What you return should be each line of the data containing the string "unam".

#### Extracted page text data:
▼

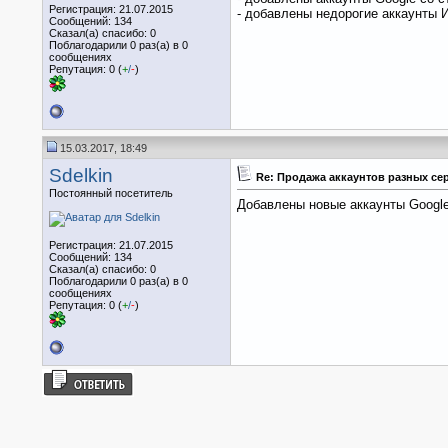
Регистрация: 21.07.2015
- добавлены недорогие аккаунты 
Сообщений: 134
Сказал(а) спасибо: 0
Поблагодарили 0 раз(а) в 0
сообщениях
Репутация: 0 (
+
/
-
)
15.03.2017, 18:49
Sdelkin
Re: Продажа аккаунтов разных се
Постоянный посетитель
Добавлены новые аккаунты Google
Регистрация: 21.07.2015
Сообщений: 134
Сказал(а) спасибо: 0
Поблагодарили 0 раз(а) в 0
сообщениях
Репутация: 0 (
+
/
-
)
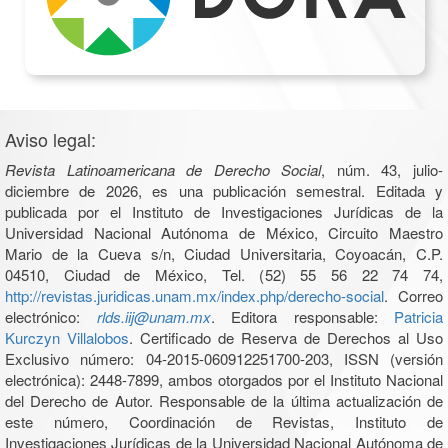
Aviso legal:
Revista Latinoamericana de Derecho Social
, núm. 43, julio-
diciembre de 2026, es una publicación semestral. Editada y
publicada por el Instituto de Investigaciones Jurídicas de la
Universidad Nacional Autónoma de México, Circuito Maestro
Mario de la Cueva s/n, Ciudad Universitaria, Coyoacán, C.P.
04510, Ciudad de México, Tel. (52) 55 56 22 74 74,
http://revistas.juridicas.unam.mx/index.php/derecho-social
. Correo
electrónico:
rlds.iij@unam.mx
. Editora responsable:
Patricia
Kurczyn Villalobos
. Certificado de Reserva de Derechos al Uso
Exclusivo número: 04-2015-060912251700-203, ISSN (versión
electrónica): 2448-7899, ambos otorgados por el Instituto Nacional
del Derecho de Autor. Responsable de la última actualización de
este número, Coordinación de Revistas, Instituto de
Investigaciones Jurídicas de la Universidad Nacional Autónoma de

▲
▼

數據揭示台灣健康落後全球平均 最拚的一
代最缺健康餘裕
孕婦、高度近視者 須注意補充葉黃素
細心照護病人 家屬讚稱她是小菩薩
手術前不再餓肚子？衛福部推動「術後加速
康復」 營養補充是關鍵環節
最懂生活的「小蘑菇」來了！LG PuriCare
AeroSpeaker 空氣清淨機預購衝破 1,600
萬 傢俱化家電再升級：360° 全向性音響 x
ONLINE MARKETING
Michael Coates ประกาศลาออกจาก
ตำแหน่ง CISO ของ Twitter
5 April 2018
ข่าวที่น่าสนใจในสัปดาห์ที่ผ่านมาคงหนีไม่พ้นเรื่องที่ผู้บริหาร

▲
▼

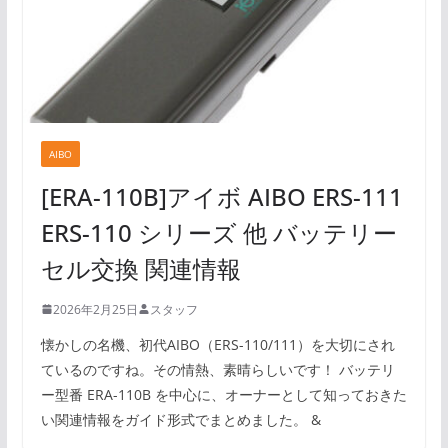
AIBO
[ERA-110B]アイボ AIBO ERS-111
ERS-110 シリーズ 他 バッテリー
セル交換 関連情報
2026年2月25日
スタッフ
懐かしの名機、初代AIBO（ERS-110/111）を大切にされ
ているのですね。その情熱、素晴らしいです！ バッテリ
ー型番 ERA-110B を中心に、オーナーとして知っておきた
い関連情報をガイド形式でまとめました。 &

▲

#### WRITTEN RESPONSE:
http://revistas.juridicas.unam.mx/index.php/derecho-social
rlds.iij@unam.mx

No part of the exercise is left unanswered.